BEGIN DATA FOR ANALYSIS
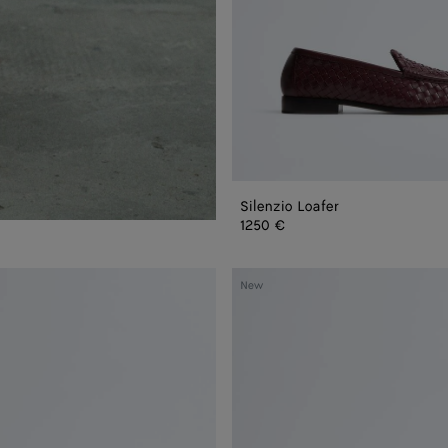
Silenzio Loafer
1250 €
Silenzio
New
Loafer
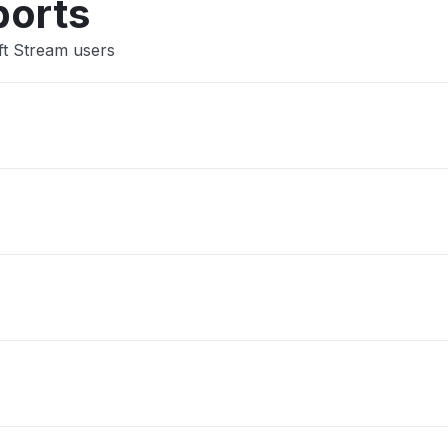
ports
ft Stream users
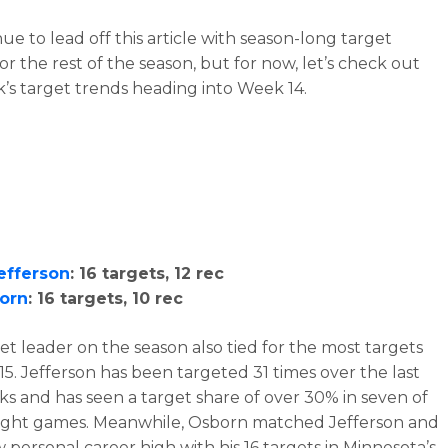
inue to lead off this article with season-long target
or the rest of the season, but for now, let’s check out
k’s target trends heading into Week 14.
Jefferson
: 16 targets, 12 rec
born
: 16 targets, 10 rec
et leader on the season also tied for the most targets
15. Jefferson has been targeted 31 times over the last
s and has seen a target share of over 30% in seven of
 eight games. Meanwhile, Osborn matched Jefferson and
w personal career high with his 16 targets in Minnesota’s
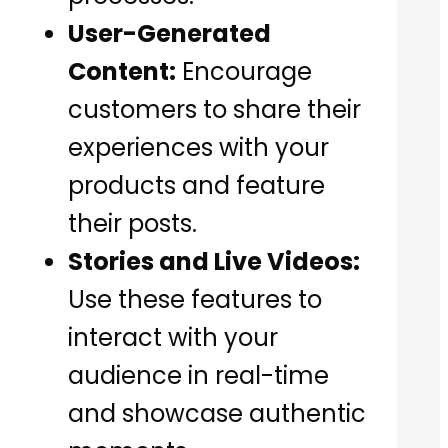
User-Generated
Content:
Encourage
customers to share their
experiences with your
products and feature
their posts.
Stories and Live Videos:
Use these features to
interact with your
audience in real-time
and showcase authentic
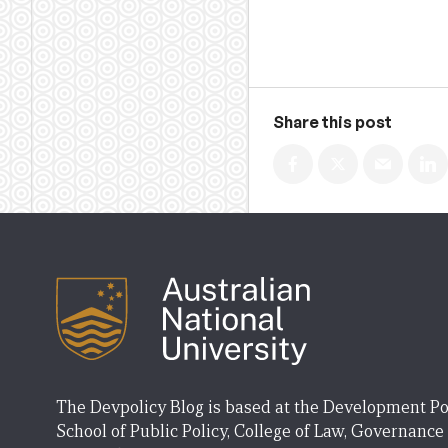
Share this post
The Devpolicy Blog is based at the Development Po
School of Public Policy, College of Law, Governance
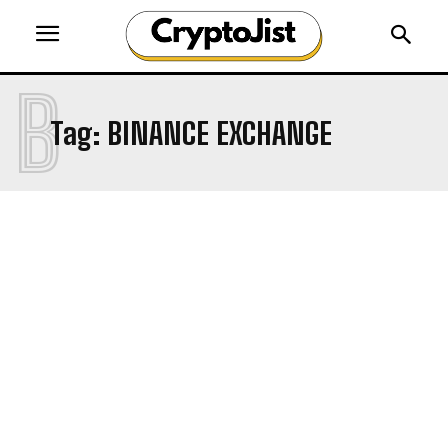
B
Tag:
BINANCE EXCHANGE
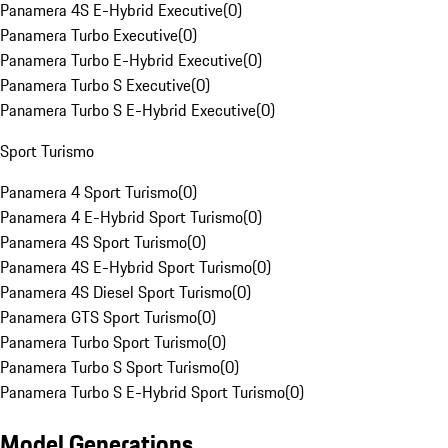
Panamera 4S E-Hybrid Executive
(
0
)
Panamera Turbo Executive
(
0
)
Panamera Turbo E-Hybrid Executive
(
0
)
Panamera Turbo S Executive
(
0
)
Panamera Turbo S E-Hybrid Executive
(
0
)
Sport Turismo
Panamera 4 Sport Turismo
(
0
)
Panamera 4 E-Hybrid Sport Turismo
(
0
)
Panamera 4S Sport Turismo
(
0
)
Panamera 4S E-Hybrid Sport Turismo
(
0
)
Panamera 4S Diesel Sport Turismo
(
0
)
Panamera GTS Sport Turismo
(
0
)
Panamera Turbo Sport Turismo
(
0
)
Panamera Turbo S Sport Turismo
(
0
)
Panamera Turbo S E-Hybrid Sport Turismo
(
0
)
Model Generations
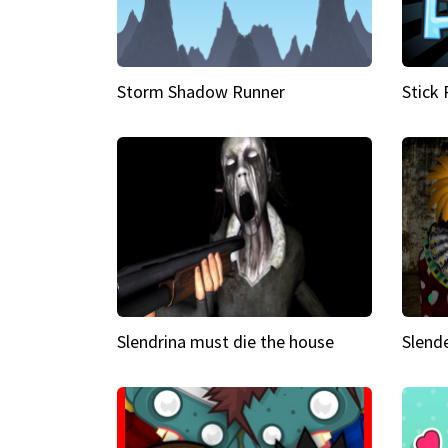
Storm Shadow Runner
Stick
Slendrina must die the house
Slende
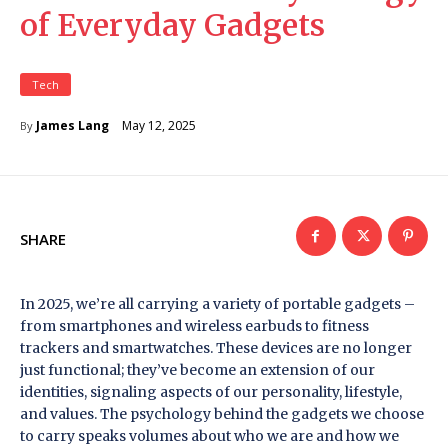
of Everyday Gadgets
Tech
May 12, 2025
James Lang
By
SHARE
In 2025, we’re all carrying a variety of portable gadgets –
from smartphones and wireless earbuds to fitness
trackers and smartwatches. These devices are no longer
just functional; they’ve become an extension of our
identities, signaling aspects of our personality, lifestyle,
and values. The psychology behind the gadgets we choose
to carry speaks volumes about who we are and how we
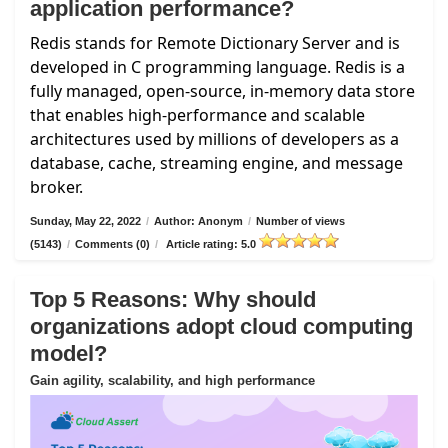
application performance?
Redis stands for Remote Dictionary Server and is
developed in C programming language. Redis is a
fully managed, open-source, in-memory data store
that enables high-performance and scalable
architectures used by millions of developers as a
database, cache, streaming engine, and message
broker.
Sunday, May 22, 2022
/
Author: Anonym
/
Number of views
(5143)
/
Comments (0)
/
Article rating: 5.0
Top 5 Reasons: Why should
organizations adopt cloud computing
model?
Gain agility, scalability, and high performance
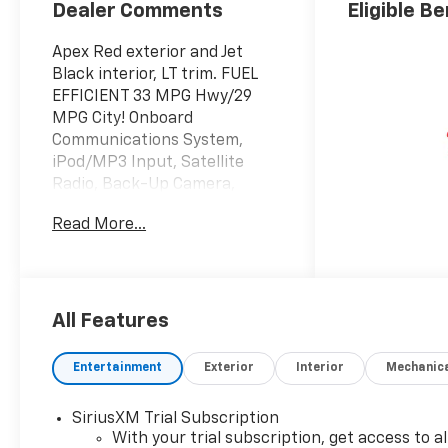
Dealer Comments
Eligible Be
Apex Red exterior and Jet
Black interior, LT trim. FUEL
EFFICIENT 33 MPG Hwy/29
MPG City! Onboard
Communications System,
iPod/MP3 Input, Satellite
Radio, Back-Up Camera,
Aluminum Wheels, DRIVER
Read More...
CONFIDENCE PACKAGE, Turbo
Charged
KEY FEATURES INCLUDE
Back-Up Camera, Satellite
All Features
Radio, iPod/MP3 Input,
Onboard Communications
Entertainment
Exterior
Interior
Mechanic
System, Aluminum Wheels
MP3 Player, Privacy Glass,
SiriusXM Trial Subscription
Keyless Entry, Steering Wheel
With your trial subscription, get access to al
END DATA FOR ANALYSIS
* WORK TASK
Lines that hold "iPod" are the ones to copy, so pick each out from the data.

* ANSWER FOR THIS EXERCISE
iPod/MP3 Input, Satellite
Radio, iPod/MP3 Input,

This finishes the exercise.